What you should do >> Without the pictures, set down the records below word for word.

Records supplied >>

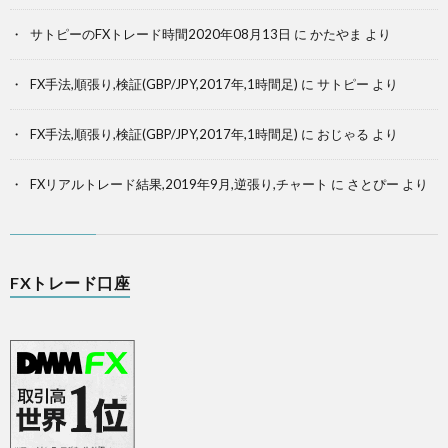
サトピーのFXトレード時間2020年08月13日
に
かたやま
より
FX手法,順張り,検証(GBP/JPY,2017年,1時間足)
に
サトピー
より
FX手法,順張り,検証(GBP/JPY,2017年,1時間足)
に
おじゃる
より
FXリアルトレード結果,2019年9月,逆張り,チャート
に
さとぴー
より
FXトレード口座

Result of the task >>
サトピーのFXトレード時間2020年08月13日
に
かたやま
より
FX手法,順張り,検証(GBP/JPY,2017年,1時間足)
に
サトピー
より
FX手法,順張り,検証(GBP/JPY,2017年,1時間足)
に
おじゃる
より
FXリアルトレード結果,2019年9月,逆張り,チャート
に
さとぴー
より
FXトレード口座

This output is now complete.